Талант, перешедший в характер; характер, ставший судьбою, — это об Анатолии Эфросе, в точности.
Я однажды спросил его, зачем он так много работает. А работал он в те годы как бешеный: днем репетиции в одном театре, вечером в другом, да плюс еще съемки в Останкино, да еще и сценарий, книга, как так можно жить!
Он сказал:
— Знаешь, это для меня как наркотик. Когда у меня час свободный, меня одолевают черные мысли. Спасаюсь работой.

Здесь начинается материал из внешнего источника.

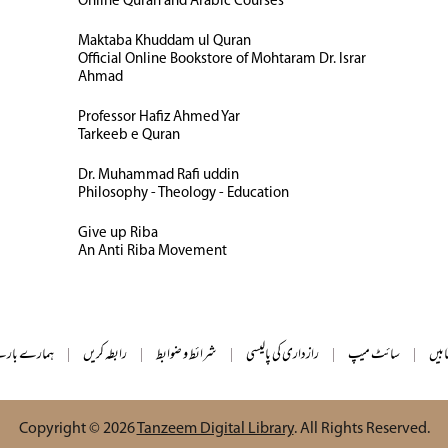
Online Quran and Arabic Courses
Maktaba Khuddam ul Quran
Official Online Bookstore of Mohtaram Dr. Israr
Ahmad
Professor Hafiz Ahmed Yar
Tarkeeb e Quran
Dr. Muhammad Rafi uddin
Philosophy - Theology - Education
Give up Riba
An Anti Riba Movement
ابیں
|
سائٹ میپ
|
رازداری کی پالیسی
|
شرائط و ضوابط
|
رابطہ کریں
|
ہمارے بارے
Copyright © 2026
Tanzeem Digital Library
. All Rights Reserved.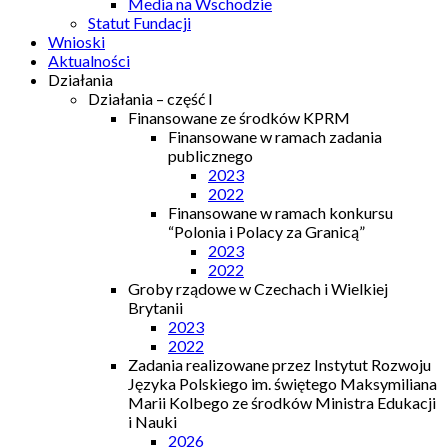
Media na Wschodzie
Statut Fundacji
Wnioski
Aktualności
Działania
Działania – część I
Finansowane ze środków KPRM
Finansowane w ramach zadania
publicznego
2023
2022
Finansowane w ramach konkursu
“Polonia i Polacy za Granicą”
2023
2022
Groby rządowe w Czechach i Wielkiej
Brytanii
2023
2022
Zadania realizowane przez Instytut Rozwoju
Języka Polskiego im. świętego Maksymiliana
Marii Kolbego ze środków Ministra Edukacji
i Nauki
2026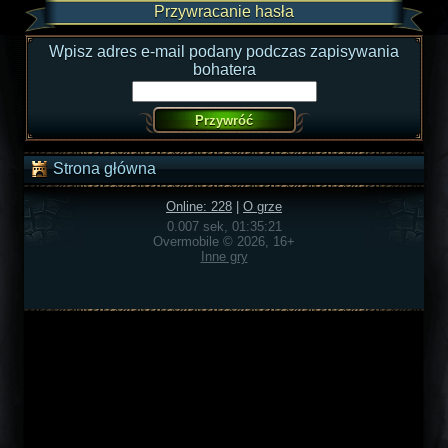
Przywracanie hasła
Wpisz adres e-mail podany podczas zapisywania
bohatera
Strona główna
Online: 228
|
O grze
0.007 sek, 01:35:21
Overmobile © 2026, 16+
Inne gry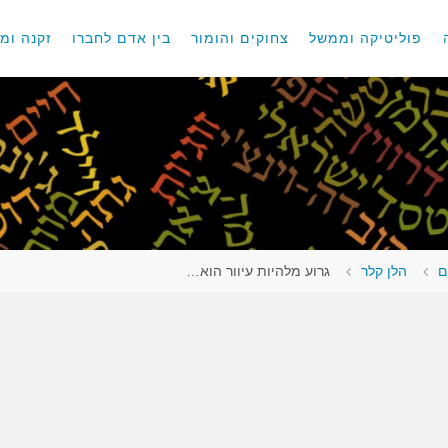
פוליטיקה וממשל
צחוקים והומור
בין אדם לחברו
זקנה ומו
ם
הלן קלר
גרוע מלהיות עיוור הוא…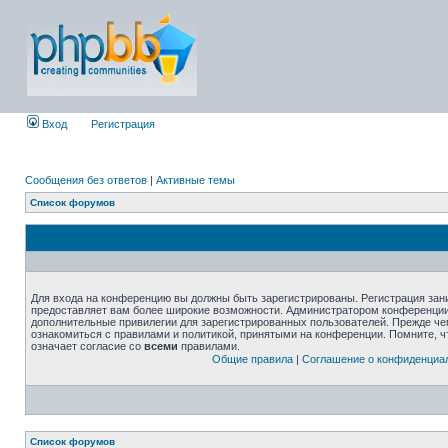
Вход
Регистрация
Сообщения без ответов
|
Активные темы
Список форумов
Для входа на конференцию вы должны быть зарегистрированы. Регистрация зани
предоставляет вам более широкие возможности. Администратором конференции
дополнительные привилегии для зарегистрированных пользователей. Прежде че
ознакомиться с правилами и политикой, принятыми на конференции. Помните, 
означает согласие со
всеми
правилами.
Общие правила
|
Соглашение о конфиденциа
Список форумов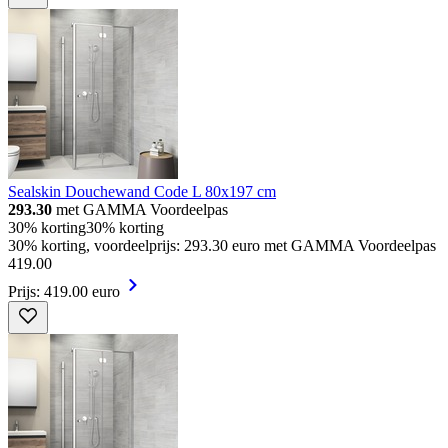
Sealskin Douchewand Code L 80x197 cm
293.30
met GAMMA Voordeelpas
30% korting
30% korting
30% korting, voordeelprijs: 293.30 euro met GAMMA Voordeelpas
419
.
00
Prijs: 419.00 euro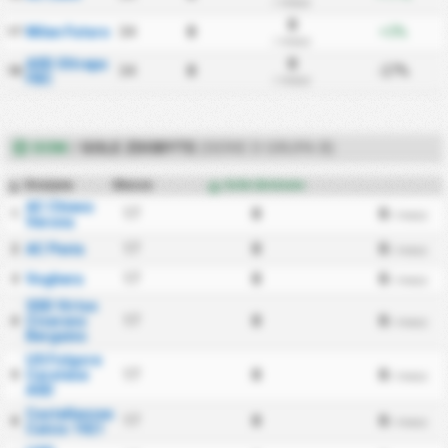
/ mecz
0
Milan Futuro
34
0
+3%
17
/ mecz
ASD Oltrepo
0
34
0
-27%
18
FBC
/ mecz
DOM
/
GOLE ZDOBYTE
(SERIE D GRUPA B)
Drużyna
Mecze
Gole domowe
#
AC Chievo
17
0
0
1
/ mecz
Verona
AC Pavia
17
0
0
2
/ mecz
Voghera
17
0
0
3
/ mecz
SSD Virtus
Ciserano
17
0
0
4
/ mecz
Bergamo
US Folgore
Caratese
17
0
0
5
/ mecz
ASD
Castellanzese
17
0
0
6
/ mecz
Calcio 1921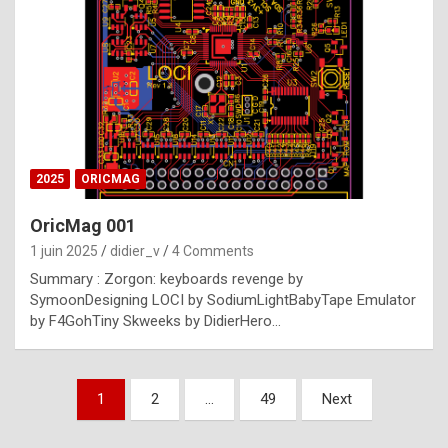
e
s
t
p
h
o
n
2025
ORICMAG
y
OricMag 001
R
1 juin 2025
didier_v
4 Comments
o
Summary : Zorgon: keyboards revenge by
l
SymoonDesigning LOCI by SodiumLightBabyTape Emulator
e
by F4GohTiny Skweeks by DidierHero…
x
a
Pagination
1
2
…
49
Next
r
des
e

Буду писать о нем то, что помню.
Я знал его без малого сорок лет; мы были с ним в отношениях милого необязательного приятельства, как многие в нашем кругу, приятельствующие от встречи до встречи, безусловно расположенные друг к другу, но без каких-то взаимных обязательств. Когда-то учились в одном институте, в один год окончили, дружили, потом еще долгое время встречались в гостеприимном доме на Пятницкой у Володи Саппака и Веры Шитовой, в общей компании, так хорошо описанной у Натальи Крымовой в ее книге «Имена»; потом в начале 60-х Эфрос собирался ставить мой сценарий на «Мосфильме», там, как я уже рассказывал, дали нам от ворот поворот. Помню, как мы тогда славно общались. Я что-то говорил ему по поводу сцены, которая казалась мне вялой: давай-ка я ее перепишу. Не трогай, говорил он, оставь, как есть, мне так даже интереснее ее ставить — найти решение, чтобы она не была вялой. Я потом часто это вспоминал: вот что значит режиссер!
Бороться за сценарий Эфрос не стал — подвернулись «Двое в степи» Казакевича, и он быстро переключился, не сказав мне ни слова, чем, конечно, обидел и о чем я ему тут же написал на домашний адрес. Он мне не ответил, а год спустя, встретив в Доме кино, от души обматерил, на чем мы и помирились.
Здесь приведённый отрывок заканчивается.